As bad as it appears that there were "intelligence failures" leading up to 9/11, the truth is quite the opposite. The system worked fine. It worked the way we made it work.
Posted by: Xoebe | Aug 11, 2005 at 05:34 PM
The "intelligence failures" in question were the fabled inability to "connect the dots". The CIA had information from overseas (hence the August 6 memo). The FBI had tabs on some of the hijackers -- the "crime" in question being visa violations.
It is now the responsibility of fatherland security to connect those dots; before, terrorism was primarily a CIA issue, but the legal restriction on use of FBI data was not in play: the hijackers were not US Citizens.

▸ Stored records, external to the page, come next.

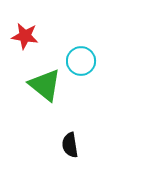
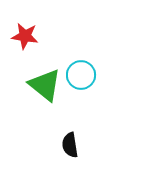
cyan circle: moved 14 px down
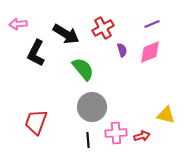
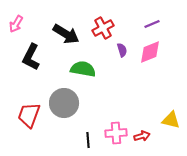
pink arrow: moved 2 px left; rotated 54 degrees counterclockwise
black L-shape: moved 5 px left, 4 px down
green semicircle: rotated 40 degrees counterclockwise
gray circle: moved 28 px left, 4 px up
yellow triangle: moved 5 px right, 5 px down
red trapezoid: moved 7 px left, 7 px up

Posted by: cjmr's husband | Aug 12, 2005 at 11:01 AM
"As bad as it appears that there were "intelligence failures" leading up to 9/11, the truth is quite the opposite. The system worked fine. It worked the way we made it work."
It failed because the people at the top didn't take the threat seriously. The system worked as designed, but it isn't self-guiding. A finely built Rolls Royce will work as designed while driving over a cliff. Someone has to steer and provide direction. There was no leadership in the Bush administration.